S. 2823 would eliminate notice-of-intent licensing for digital musical works and direct the Copyright Office to designate a nonprofit entity—a mechanical licensing collective, or MLC—to administer a new blanket-licensing system. Under such a license, a digital music provider could use certain copyrighted musical works without filing a notice of intent to do so. S. 2823 also would require the MLC to collect royalties from digital music providers using the blanket license and distribute them to copyright owners.

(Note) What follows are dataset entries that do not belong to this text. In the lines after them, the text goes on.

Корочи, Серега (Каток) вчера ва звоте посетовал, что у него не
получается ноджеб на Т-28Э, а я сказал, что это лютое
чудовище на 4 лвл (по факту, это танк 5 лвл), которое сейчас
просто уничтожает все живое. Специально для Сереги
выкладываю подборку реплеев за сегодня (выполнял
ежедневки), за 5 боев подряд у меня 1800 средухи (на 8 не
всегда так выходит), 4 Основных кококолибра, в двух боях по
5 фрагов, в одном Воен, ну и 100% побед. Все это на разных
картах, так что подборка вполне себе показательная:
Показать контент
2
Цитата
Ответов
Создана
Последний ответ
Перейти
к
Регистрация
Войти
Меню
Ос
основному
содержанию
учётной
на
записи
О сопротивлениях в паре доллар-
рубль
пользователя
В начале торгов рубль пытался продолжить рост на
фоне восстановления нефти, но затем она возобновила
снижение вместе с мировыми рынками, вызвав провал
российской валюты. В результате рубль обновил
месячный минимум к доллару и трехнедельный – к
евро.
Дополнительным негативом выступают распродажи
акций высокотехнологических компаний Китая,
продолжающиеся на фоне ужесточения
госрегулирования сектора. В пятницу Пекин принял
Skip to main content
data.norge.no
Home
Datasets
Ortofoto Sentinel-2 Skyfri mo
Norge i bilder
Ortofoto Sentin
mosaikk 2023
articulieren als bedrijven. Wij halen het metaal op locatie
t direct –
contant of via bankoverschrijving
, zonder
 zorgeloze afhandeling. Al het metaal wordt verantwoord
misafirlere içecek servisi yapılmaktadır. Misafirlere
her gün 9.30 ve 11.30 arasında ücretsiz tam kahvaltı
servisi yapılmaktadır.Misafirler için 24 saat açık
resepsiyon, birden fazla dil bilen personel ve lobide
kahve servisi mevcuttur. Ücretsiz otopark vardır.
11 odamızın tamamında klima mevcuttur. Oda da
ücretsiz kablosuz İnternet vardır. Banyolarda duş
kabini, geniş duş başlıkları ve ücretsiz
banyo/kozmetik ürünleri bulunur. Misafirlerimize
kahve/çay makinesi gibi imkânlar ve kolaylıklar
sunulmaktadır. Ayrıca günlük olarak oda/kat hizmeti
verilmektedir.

CBO estimates that enacting S. 2823 would increase deficits by $47 million over the 2021-2028 period. That amount comprises an increase in direct spending of $222 million and an increase in revenues of $175 million. In addition, CBO estimates that, over the 2019-2023 period, it would cost $1 million to implement the bill, subject to the availability of appropriated funds.
Because enacting S. 2823 would affect direct spending and revenues, pay-as-you-go procedures apply.
CBO estimates that enacting S. 2823 would not increase net direct spending by more than $2.5 billion or on-budget deficits by more than $5 billion in any of the four consecutive 10-year periods beginning in 2029.
S. 2823 would impose intergovernmental mandates, as defined in the Unfunded Mandates Reform Act (UMRA), in the form of preemptions of state laws, but CBO estimates that the costs of those mandates would fall well below the threshold established in UMRA for intergovernmental mandates ($80 million in 2018, adjusted annually for inflation).
The bill would impose private-sector mandates on companies that provide digital music services by:
- Requiring those companies to pay higher fees when they apply for licenses issued by the MLC to cover the administrative costs of the organization;
- Requiring those companies to provide usage reports to the MLC each month detailing the artists and works that have been streamed; and
- Changing the processes used to resolve disputes over claims of copyright infringement in certain cases.
Because of the uncertainty in determining the effect on settlements due to copyright holders under the new dispute resolution process, CBO cannot determine whether the aggregate cost of the mandates on private entities would exceed the annual threshold established in UMRA for private-sector mandates ($160 million in 2018, adjusted annually for inflation).